呼び出しタイミングなどの詳細は、受信メソッドの組み合わせ を参照してください。

なお、通知センターを使用しない場合、ユーザーアクションのハンドラーを用意せず、プッシュ通知の受信ハンドラー だけで機能を実現できます。例えば、サーバー側の KiiObject の変化をプッシュ通知によってモバイルアプリに自動反映したいようなケースでは、モバイルアプリ起動時に KiiObject のフルアップデートを実行し、差分はサイレント通知でアップデートするだけで機能が実現できる場合があります。

iOS 10 以降でのハンドラー

iOS 10 では、userNotificationCenter(_:didReceive:withCompletionHandler:) メソッドによって通知センターのタップ操作を処理します。

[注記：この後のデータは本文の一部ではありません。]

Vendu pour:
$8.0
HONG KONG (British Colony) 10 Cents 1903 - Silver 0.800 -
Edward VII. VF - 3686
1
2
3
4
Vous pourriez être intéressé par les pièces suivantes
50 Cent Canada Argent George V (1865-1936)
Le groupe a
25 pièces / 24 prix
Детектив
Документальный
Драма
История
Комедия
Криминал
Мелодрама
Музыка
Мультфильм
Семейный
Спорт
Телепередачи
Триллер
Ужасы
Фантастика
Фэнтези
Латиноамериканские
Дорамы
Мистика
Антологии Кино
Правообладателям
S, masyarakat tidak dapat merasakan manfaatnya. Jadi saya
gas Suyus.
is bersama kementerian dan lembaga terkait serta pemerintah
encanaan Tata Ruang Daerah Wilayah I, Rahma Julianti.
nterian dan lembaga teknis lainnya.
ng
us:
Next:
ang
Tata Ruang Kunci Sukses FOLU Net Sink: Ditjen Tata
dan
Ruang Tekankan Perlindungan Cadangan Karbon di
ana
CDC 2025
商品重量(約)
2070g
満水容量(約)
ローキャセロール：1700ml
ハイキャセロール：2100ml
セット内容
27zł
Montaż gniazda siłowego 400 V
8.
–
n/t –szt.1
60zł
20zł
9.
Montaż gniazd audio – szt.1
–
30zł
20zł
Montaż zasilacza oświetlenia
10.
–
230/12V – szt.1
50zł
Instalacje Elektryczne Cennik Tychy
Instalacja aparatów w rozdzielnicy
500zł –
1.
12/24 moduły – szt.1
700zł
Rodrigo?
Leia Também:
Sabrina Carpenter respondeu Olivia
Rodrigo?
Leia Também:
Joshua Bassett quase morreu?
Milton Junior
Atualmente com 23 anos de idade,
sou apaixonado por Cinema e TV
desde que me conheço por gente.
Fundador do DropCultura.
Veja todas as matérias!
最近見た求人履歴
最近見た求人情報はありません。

このメソッドは、カテゴリーやアクションの操作の有無にかかわらず、ユーザーが通知センターのメッセージをタップしたタイミングで呼び出されます。iOS 10 以降でのハンドラーの場合は、アクションを伴わない、メッセージ本体のタップだけのケースでも呼び出される点にご注意ください。

ハンドラーの実装例を以下に示します。

Swift:

// For iOS 10
@available(iOS 10.0, *)
func userNotificationCenter(_ center: UNUserNotificationCenter, didReceive response: UNNotificationResponse, withCompletionHandler completionHandler: @escaping () -> Void) {
  if (!(response.notification.request.trigger is UNPushNotificationTrigger)) {
    // The received notification is local.
    completionHandler();
    return
  }

  // Check the identifier of the action.
  let identifier = response.actionIdentifier
  print("Selected action: \(identifier)")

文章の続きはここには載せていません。